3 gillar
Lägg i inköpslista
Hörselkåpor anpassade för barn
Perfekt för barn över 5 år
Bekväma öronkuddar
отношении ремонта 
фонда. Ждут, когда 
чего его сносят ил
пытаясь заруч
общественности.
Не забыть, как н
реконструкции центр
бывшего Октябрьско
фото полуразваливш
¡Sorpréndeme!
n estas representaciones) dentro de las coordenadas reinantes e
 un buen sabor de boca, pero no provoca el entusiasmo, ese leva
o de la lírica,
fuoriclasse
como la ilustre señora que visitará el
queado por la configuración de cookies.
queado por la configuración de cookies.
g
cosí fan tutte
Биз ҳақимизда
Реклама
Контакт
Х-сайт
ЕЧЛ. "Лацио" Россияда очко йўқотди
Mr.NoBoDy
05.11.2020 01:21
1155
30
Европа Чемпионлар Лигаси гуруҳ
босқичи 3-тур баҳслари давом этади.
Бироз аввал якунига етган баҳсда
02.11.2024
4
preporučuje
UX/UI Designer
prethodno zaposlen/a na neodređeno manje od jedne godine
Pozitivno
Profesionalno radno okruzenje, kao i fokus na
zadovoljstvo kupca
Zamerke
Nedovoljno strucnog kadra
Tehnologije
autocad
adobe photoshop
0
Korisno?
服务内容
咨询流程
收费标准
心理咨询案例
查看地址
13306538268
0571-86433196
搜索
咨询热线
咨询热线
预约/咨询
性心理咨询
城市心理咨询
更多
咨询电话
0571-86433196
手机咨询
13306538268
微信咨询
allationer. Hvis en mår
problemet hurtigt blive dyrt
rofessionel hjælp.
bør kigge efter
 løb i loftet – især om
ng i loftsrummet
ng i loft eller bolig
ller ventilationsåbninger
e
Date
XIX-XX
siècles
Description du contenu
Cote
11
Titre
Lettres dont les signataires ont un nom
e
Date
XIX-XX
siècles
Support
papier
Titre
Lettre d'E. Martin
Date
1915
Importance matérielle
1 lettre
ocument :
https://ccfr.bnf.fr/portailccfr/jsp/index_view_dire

--

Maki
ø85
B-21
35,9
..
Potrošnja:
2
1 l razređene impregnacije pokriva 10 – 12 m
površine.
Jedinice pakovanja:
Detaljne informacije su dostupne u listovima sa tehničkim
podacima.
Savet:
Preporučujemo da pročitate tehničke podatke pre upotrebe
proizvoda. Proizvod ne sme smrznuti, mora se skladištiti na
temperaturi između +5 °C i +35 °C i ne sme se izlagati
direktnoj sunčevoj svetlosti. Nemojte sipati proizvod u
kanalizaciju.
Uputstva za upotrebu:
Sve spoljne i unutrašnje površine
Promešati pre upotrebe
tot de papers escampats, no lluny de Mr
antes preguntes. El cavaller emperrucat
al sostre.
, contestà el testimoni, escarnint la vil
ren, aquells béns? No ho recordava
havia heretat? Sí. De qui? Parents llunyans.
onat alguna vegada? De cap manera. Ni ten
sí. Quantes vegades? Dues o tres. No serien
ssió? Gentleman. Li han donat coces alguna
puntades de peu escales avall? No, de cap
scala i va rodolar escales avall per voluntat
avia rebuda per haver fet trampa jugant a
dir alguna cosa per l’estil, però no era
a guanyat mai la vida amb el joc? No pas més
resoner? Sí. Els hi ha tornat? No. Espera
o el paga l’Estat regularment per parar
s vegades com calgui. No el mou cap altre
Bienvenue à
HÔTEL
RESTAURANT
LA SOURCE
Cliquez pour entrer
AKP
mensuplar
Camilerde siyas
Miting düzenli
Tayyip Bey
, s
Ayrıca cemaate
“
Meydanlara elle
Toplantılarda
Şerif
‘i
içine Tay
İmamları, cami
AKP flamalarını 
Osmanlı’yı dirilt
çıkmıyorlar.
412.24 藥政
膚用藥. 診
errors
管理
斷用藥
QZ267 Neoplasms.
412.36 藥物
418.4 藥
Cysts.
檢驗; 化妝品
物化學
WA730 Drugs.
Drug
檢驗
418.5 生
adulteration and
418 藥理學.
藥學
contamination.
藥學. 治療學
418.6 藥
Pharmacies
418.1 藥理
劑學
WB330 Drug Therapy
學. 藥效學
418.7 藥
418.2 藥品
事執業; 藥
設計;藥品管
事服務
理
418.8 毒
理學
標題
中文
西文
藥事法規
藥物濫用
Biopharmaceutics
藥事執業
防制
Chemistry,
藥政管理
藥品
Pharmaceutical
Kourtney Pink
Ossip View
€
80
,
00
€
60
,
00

--

» **DIRECTIONS**: Check each line of the listing for "barn", and copy the ones that hold it.

» **OUTPUT OF THE EXERCISE**:
Hörselkåpor anpassade för barn
Perfekt för barn över 5 år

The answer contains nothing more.